Give every line of the data again, unchanged, but with no pictures.

[[ Source data open ]]

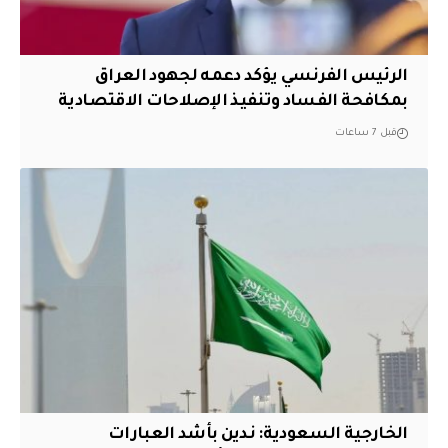
الرئيس الفرنسي يؤكد دعمه لجهود العراق
بمكافحة الفساد وتنفيذ الإصلاحات الاقتصادية
قبل 7 ساعات
‏الخارجية السعودية: ندين بأشد العبارات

[[ Source data closed ]]

Answer section:
الرئيس الفرنسي يؤكد دعمه لجهود العراق
بمكافحة الفساد وتنفيذ الإصلاحات الاقتصادية
قبل 7 ساعات
‏الخارجية السعودية: ندين بأشد العبارات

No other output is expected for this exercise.